Je repasse donc sur le billard, plus sereinement que la fois précédente, mais la douleur au réveil est, je crois, la plus forte des trois opérations. J’ai à nouveau droit à la morphine, aux visions, aux cauchemards, et aux jolies infirmières. La cicatrice de la stomie (le trou pour les intestins, à coté du nombril) est longue à se refermer (ils ne la ferme pas, ils la laissent se fermer seule, or elle fait 4 à 5 cm de diamètre…). Quand l’infirmière vient la nettoyer, elle plonge ses outils dans mon ventre. J’ose pas trop regarder, ça me stresse ! Du coup je regarde ailleurs et je me mets à siffloter Piaf, sans faire gaffe « quand tu me prends dans tes bras, je vois la vie rose… ». Mon voisin est écroulé, car l’infirmière est super mignonne. Mais j’ai pas encore la tête à ça. Quoique…

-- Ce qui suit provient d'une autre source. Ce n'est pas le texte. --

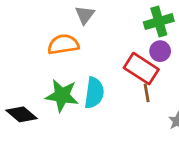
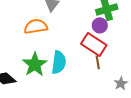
purple circle: (160, 51) -> (100, 25), moved
green star: (62, 96) -> (35, 64), turned 30

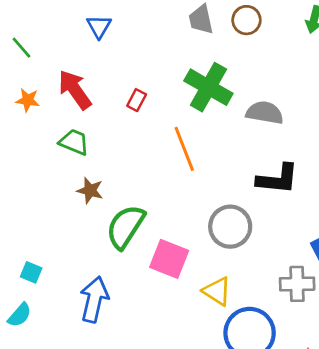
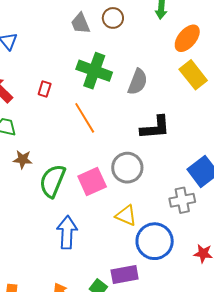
gray semicircle: (265, 113) -> (138, 82), turned 112
pink square: (169, 259) -> (92, 182), moved, turned -36
blue arrow: (94, 299) -> (67, 232), moved

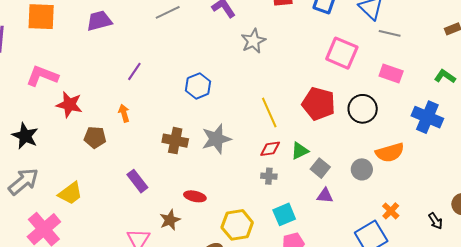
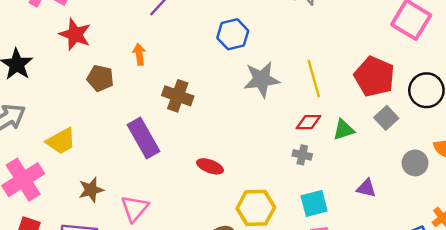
gray star: (216, 139) -> (262, 79), moved
brown cross: (175, 141) -> (178, 96), moved
gray square: (320, 168) -> (386, 118), moved
purple rectangle: (137, 181) -> (144, 138), size x1.4
brown star: (170, 220) -> (91, 190), moved

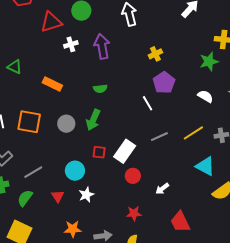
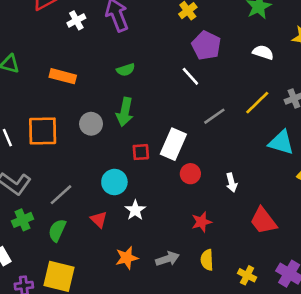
white arrow: (162, 189) -> (232, 183), turned -56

A nouveau il faut attendre la reprise du transit, et là c’est hyperdouloureux. Les intestins ont été décollés, changés de place, et ils n’aiment pas du tout ça. Chaque spasme te fait jongler gentiment… mais enfin, après encore une dizaine de jours sans alimentation, le pied. C'est-à-dire un pet. Un vrai. Timide d’abord, puis libérateur ! Car il signifie qu’on peut reprendre l’alimentation. Oh pas grand-chose, d’abord du bouillon insipide pendant un ou 2 jours. Puis du jambon. Puis un yaourt. Puis enfin un premier vrai repas… Le pied quoi. Je sors donc en un seul morceau, après avoir encore perdu 6 ou 7 kilos que j’avais difficilement regagné. Un mois passe à me remettre à la maison, à profiter de ma fille. Le boulot reprend. Une crise de douleur me renvoie momentanément passer une nuit chez mes copines les infirmières mais sans suite. L’été se passe presque normalement, juste avec quelques douleurs parfois .La rentrée arrive, et le stress avec. Ma femme est repartie, avec ma fille. Et là nouvelle crise de douleurs très violentes. Des spasmes qui font penser à un accouchement par leur régularité. Mais j’attends pas de bébé.